Revlimid’s maker, Celgene Corporation, used its Risk Evaluation and Mitigation Strategy (REMS) as a pretext to refuse to provide samples. And it patented its REMS to avoid sharing information with generic companies.
Mitchell’s testimony (attached) encourages the FDA to:
- Request immediate congressional action. FDA should be explicit in support of solutions such as the bipartisan CREATES Act and FAST Generics Act, which aim to correct distortions of the law and require provision of samples.

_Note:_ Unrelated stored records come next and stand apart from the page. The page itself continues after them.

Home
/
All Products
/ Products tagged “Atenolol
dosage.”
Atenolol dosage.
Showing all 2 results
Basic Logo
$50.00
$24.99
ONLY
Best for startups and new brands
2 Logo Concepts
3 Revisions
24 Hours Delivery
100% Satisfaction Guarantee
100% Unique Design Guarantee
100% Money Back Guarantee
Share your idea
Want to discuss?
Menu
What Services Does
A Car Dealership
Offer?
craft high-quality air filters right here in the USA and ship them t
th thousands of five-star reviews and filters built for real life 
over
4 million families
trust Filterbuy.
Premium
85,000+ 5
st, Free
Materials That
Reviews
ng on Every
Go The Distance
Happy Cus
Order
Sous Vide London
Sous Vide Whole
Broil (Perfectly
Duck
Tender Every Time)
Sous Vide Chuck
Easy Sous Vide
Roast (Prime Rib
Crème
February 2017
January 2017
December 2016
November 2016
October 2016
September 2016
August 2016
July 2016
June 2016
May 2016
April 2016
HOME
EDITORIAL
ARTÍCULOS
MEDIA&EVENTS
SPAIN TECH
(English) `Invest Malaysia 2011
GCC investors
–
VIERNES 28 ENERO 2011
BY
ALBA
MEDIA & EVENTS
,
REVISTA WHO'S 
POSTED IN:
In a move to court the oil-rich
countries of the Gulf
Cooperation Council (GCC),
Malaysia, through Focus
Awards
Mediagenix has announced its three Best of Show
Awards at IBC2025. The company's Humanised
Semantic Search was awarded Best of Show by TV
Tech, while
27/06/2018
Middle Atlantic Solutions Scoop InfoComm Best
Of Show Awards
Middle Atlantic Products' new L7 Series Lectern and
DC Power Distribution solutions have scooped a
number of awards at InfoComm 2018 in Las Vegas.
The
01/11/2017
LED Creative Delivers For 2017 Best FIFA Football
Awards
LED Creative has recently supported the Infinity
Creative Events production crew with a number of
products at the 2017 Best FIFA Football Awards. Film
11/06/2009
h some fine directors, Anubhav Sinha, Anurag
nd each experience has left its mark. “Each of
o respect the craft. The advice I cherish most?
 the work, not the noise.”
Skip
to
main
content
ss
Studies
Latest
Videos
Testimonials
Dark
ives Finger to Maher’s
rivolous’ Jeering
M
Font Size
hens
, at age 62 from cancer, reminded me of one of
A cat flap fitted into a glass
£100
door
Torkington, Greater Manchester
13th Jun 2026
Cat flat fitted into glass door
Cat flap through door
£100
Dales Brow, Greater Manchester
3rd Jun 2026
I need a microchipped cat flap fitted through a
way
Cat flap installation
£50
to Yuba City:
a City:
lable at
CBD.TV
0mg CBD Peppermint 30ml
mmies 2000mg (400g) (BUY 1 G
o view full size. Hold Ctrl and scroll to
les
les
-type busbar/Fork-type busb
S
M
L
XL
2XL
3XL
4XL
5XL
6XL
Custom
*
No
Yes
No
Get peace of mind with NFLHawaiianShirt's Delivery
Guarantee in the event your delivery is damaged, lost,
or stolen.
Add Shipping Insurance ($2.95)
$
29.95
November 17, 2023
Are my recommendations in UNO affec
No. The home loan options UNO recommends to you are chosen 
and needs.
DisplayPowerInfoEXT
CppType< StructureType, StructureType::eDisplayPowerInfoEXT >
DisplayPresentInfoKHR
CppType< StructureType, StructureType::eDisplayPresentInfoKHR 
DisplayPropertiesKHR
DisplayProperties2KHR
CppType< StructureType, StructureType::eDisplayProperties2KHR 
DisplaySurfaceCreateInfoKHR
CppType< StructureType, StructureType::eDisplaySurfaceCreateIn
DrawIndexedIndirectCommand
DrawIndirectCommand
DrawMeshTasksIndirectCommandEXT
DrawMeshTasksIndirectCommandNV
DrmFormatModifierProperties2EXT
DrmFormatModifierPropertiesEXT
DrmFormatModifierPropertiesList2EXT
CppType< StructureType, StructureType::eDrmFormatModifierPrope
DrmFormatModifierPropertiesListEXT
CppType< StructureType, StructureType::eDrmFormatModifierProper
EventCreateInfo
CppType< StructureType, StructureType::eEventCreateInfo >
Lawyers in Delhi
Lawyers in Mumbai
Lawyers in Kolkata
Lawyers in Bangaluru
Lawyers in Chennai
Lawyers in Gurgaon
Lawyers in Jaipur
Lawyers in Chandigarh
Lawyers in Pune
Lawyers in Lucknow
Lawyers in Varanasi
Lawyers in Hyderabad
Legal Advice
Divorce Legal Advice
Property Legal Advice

- Forbid companies from declaring information about Risk Evaluation and Mitigation Strategies to be proprietary. After all, REMS are a public good. They are not intended to protect corporate monopolies.
- Collect and issue best practices for REMS so all manufacturers—brand and generic alike—can draw upon previous learnings and easily setup systems. If a drug corporation refuses to share REMS information with a generic manufacturer, the FDA should use its authority to waive the requirement for a single shared system.
FDA Commissioner Scott Gottlieb recently warned of the barriers to generic drug competition and said, “I want to take steps to address these concerns, to make sure that we are facilitating appropriate competition.”
The public meeting—titled The Hatch-Waxman Amendments: Ensuring a Balance Between Innovation and Access—will take place all day today at the FDA’s White Oak Campus in Silver Spring, MD.
Patients For Affordable Drugs is the only national patient organization focused exclusively on policies to lower prescription drug prices. It works to amplify the voices of Americans struggling under crushing drug prices to make policymakers and elected officials see the heavy toll of high priced drugs and take action. Patients for Affordable Drugs does not accept contributions from any organizations that profit from the development or distribution of prescription drugs.